Further on, Scott reveals the political hypocrisy that belies these films: "Much as they may fetishize courage and individualism, these movies are above all devoted to the protection of a status quo only tangentially (or tendentiously) related to truth, justice and the American Way. The DC and Marvel superheroes, champions of democracy in the ’40s and ’50s and pop rebels in the ’60s and ’70s, have become, in the 21st century, avatars of reaction."

It's no surprise to me, but Dargis also uses her New York Times pulpit to explore the racist and sexist underpinnings of everything from "Superman" to "Batman," which, as she rightfully notes, originated in mythologies from over 50 years ago and which the country seem to still be stuck in today. As she writes, "The world has moved on — there’s an African-American man in the Oval Office, a woman is the secretary of state — but the movie superhero remains stuck in a pre-feminist, pre-civil rights logic that dictates that a bunch of white dudes, as in 'The Avengers,' will save the world for the grateful multiracial, multicultural multitudes. What a bunch of super-nonsense."
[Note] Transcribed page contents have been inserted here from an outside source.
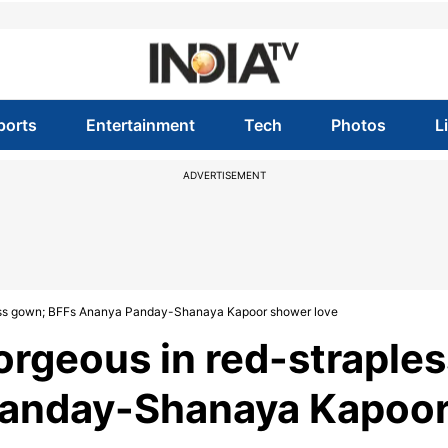
ports
Entertainment
Tech
Photos
L
ADVERTISEMENT
less gown; BFFs Ananya Panday-Shanaya Kapoor shower love
rgeous in red-straples
Panday-Shanaya Kapoo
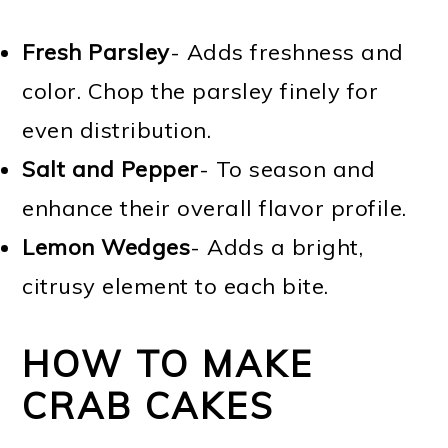
Fresh Parsley
- Adds freshness and
color. Chop the parsley finely for
even distribution.
Salt and Pepper
- To season and
enhance their overall flavor profile.
Lemon Wedges
- Adds a bright,
citrusy element to each bite.
HOW TO MAKE
CRAB CAKES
If that weren't patriotic enough for you on this Independence Day's eve, Scott goes after the crass corporate bottom line that drives the franchises. "There is something paradoxical about the modern ascendance of the superhero: world domination is what these guys were born to fight, and here they are chasing after it in a fairly literal way," he writes, likening superheroes to "the rise of Hollywood itself."